And thanks to many new online technologies, including videoconferencing, collaboration and e-commerce tools like ZOOM, we discovered a lot more than handshakes can get resolved in a remote working context. We discovered the key to successful remote M&A work is to build trust in words and pictures like never before. Which is why we try to make every “virtual” connection personal, engaging and productive for all participates. And it worked!

Post Covid as much as two-thirds of M&A deals can now be completed remotely, saving valuable time and money. Thanks to our adoption of new technologies Janas’ clients can benefit from this streamlined process.  AXIAL.com for example and other sell-side cloud-based portals allow Buyers and their advisors to confidentially sign NDAs, read CIMs, review financial statements and ask key questions about companies we have for sale. In fact, online document and signature verification exchanges such as iDeals and DropBox make printing paper and mailing documents past tense.

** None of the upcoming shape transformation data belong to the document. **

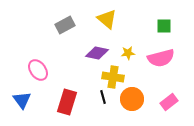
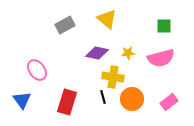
pink ellipse: moved 1 px left
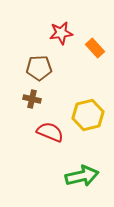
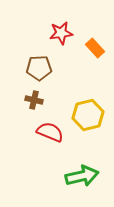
brown cross: moved 2 px right, 1 px down
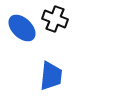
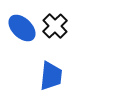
black cross: moved 7 px down; rotated 25 degrees clockwise
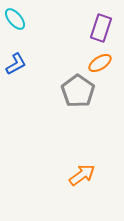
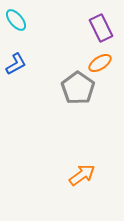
cyan ellipse: moved 1 px right, 1 px down
purple rectangle: rotated 44 degrees counterclockwise
gray pentagon: moved 3 px up
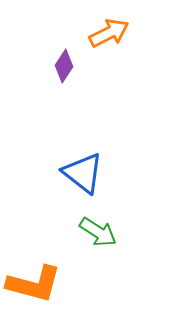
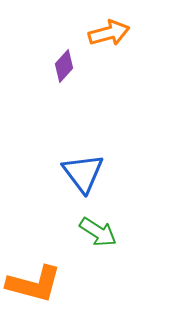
orange arrow: rotated 12 degrees clockwise
purple diamond: rotated 8 degrees clockwise
blue triangle: rotated 15 degrees clockwise
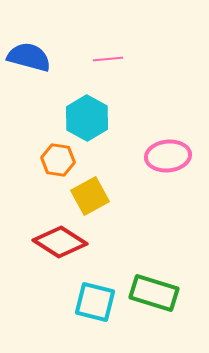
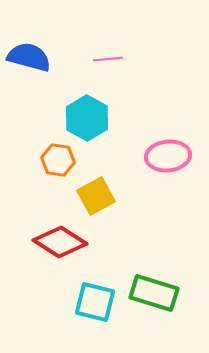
yellow square: moved 6 px right
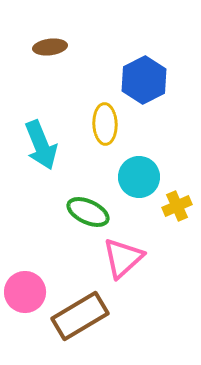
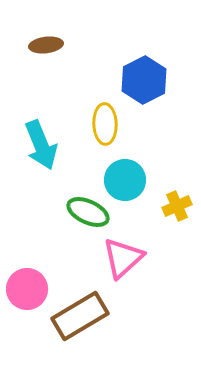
brown ellipse: moved 4 px left, 2 px up
cyan circle: moved 14 px left, 3 px down
pink circle: moved 2 px right, 3 px up
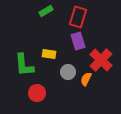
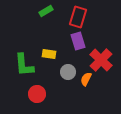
red circle: moved 1 px down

How has Covid-19 and the new hybrid work model impacted M&A Due Diligence?

The devil’s always in the details. But while many areas of the M&A sale process have been impacted by the pandemic, Buyers today are digging deeper and asking key questions about Covid.

  1. Remote Hybrid Worker Compliance. Whereas Covid-19 has upended the work environment, remote workers now have a legitimate claim to work from home for extended periods. This new reality calls for an expert Due Diligence audit of job descriptions to identify which jobs can be hybrid and which can’t. Key question: Are the impacted employees on board?
  • On-site Covid-19 Compliance. Is the Seller’s workforce complying with and agreeable to the company’s new Covid-19 work rules? A mismatch here can unravel a deal. What is the status of workforce health and safety pertaining to Covid-19? Is the Seller complying with OSHA regulations? Is there a Covid-19 test, tract and remediation system in place? Is a labor shortage impacting the company? Does the Seller have a hybrid, remote worker human resource plan in place, or is management winging it?
  • Financial Covid-19 Compliance:  Does the Seller have proper accounting for Covid-related state and government financial aid benefits including loans, grants and other affected expenses? Some expenses may be an EBITDA adjustment, some not. These days a Buyer’s financial due diligence team is newly tasked to identify any material gaps in Covid-19 financial compliance that can kill a deal.
  • Legal Compliance: Adding to the already long list of Legal Due Diligence, the effects from the global pandemic have added several more. Today the Legal team must review any legal areas directly impacted by Covid-19. The affects can range from customers to employees to suppliers and back.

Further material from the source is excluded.